As a consequence to consolidating the economy towards growth, income and wealth may not be evenly distributed. We may witness a rise in real GDP, as promised by the CBN towards the end of the fiscal year, but also growing income and wealth inequality in society which is reflected in an increase in relative poverty may occur. Economists have the Gini coefficient to measure the inequalities in the distribution of income and wealth in different countries. The higher the value for the Gini co-efficient (the maximum value is 1), then greater the inequality. Countries such as Japan, Denmark and Sweden typically have very low values for the Gini coefficients; whereas African and South American countries have an enormous gulf between the incomes of the richest and the poorest elements of the population.
When deregulation works, there are numerous advantages – most of them to the consumer in the form of lower prices, more providers and better products. A company that was not doing so well and maintained only a small market share before deregulation would also be likely to benefit from this act. When the company faces fewer restrictions, it might be able to explore avenues that the government had previously not allowed or severely restricted. With less red tape, this company could theoretically emerge from deregulation much more successful than it was before. Conversely, a company that was doing quite well on its own despite government regulations would definitely see deregulation as a downside, as it will make the rules lax for its competitors. In essence, a successful company might view deregulation as a way of handicapping the competition, or allowing the competition to play by fewer rules in order to give it a fairer shot.
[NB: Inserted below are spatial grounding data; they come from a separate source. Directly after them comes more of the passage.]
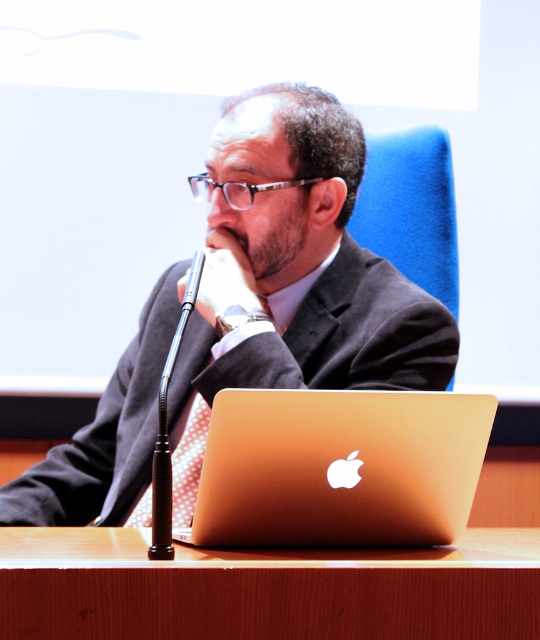 Can you confirm if matte black suit at center is taller than gold metallic laptop at center?

Yes.

Does matte black suit at center come in front of gold metallic laptop at center?

That is False.

The width and height of the screenshot is (540, 640). Identify the location of matte black suit at center. (293, 273).

The image size is (540, 640). In order to click on matte black suit at center in this screenshot , I will do `click(293, 273)`.

Which of these two, gold metallic laptop at center or red dotted tie at center, stands taller?

red dotted tie at center is taller.

Is gold metallic laptop at center positioned before red dotted tie at center?

Yes, it is in front of red dotted tie at center.

Does point (388, 394) come behind point (185, 452)?

No.

The height and width of the screenshot is (640, 540). Find the location of `gold metallic laptop at center`. gold metallic laptop at center is located at coordinates (339, 467).

Who is more distant from viewer, (148, 593) or (205, 419)?

Point (205, 419)

Is point (118, 554) positioned in front of point (139, 506)?

That is True.

The height and width of the screenshot is (640, 540). In order to click on wooden table at center in this screenshot , I will do `click(266, 588)`. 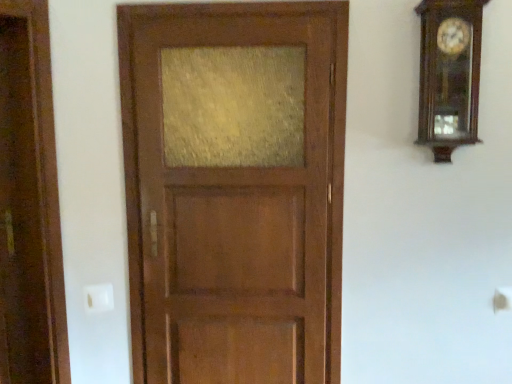 Question: Is point (209, 13) positioned closer to the camera than point (444, 84)?

Choices:
 (A) farther
 (B) closer

Answer: (A)

Question: Looking at the image, does satin wood door at center seem bigger or smaller compared to wooden grandfather clock at upper right?

Choices:
 (A) small
 (B) big

Answer: (B)

Question: In the image, is satin wood door at center on the left side or the right side of wooden grandfather clock at upper right?

Choices:
 (A) right
 (B) left

Answer: (B)

Question: Looking at their shapes, would you say wooden grandfather clock at upper right is wider or thinner than satin wood door at center?

Choices:
 (A) thin
 (B) wide

Answer: (B)

Question: Is wooden grandfather clock at upper right in front of or behind satin wood door at center in the image?

Choices:
 (A) behind
 (B) front

Answer: (B)

Question: From a real-world perspective, is wooden grandfather clock at upper right above or below satin wood door at center?

Choices:
 (A) below
 (B) above

Answer: (B)

Question: Would you say wooden grandfather clock at upper right is to the left or to the right of satin wood door at center in the picture?

Choices:
 (A) left
 (B) right

Answer: (B) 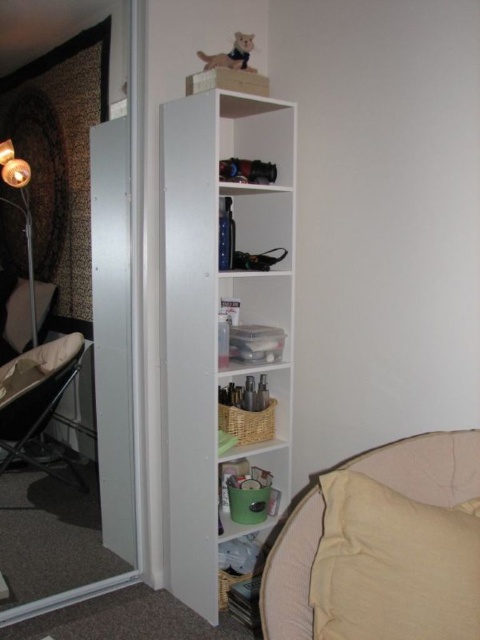 Question: Which point is farther to the camera?

Choices:
 (A) (34, 465)
 (B) (257, 100)
 (C) (356, 584)
 (D) (31, 291)

Answer: (A)

Question: Does white matte bookshelf at center appear under metallic silver folding chair at left?

Choices:
 (A) yes
 (B) no

Answer: (B)

Question: In this image, where is beige fabric pillow at lower right located relative to metallic silver folding chair at left?

Choices:
 (A) above
 (B) below

Answer: (B)

Question: Considering the real-world distances, which object is farthest from the matte gold lamp at left?

Choices:
 (A) white matte bookshelf at center
 (B) beige fabric pillow at lower right
 (C) metallic silver folding chair at left

Answer: (B)

Question: Does beige fabric pillow at lower right have a greater width compared to matte gold lamp at left?

Choices:
 (A) yes
 (B) no

Answer: (A)

Question: Which point is farther to the camera?

Choices:
 (A) (14, 173)
 (B) (64, 358)
 (C) (164, 525)
 (D) (437, 604)

Answer: (B) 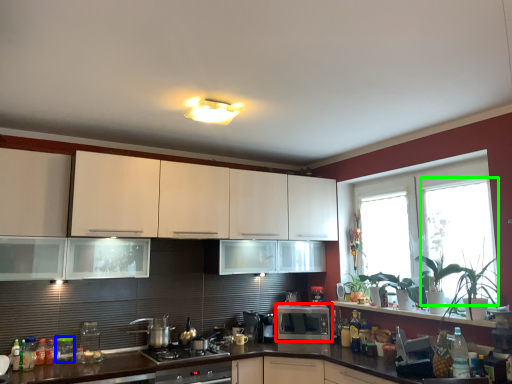 Question: Which is nearer to the microwave oven (highlighted by a red box)? appliance (highlighted by a blue box) or window screen (highlighted by a green box).

Choices:
 (A) appliance
 (B) window screen

Answer: (B)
Deregulation is a hot-button issue for many governments and big businesses. This is because it is one of those issues where it seems that you cannot please everyone. Like anything else in life, when the rules are bent, it brings advantages to some who had a hard time being successful with the initial rules, while it may place a handicap on others who found a way to be successful despite these initial rules. Having gone through various stages of reforms and counter-reforms, a closer assessment of the economy however shows that deregulation only promotes competition in the early stages. In the latter stages it actually eliminates competition as rivals are driven out of business. Owners feel the need to cut every corner possible – and both workers and consumers pay the price. And what is the result of all this perpetual elimination of business rivals? A monopoly of course! Even though the nation had promised to ensure the application of impetus on its reform programmes that would transform the state of a deregulated economy into a global giant, the question that would still lingers in the minds of the many Nigerians living below the poverty line is: to what extent would the impact of such reforms play on the creation of more jobs, equal distribution of national income and wealth, as well as Medicare service?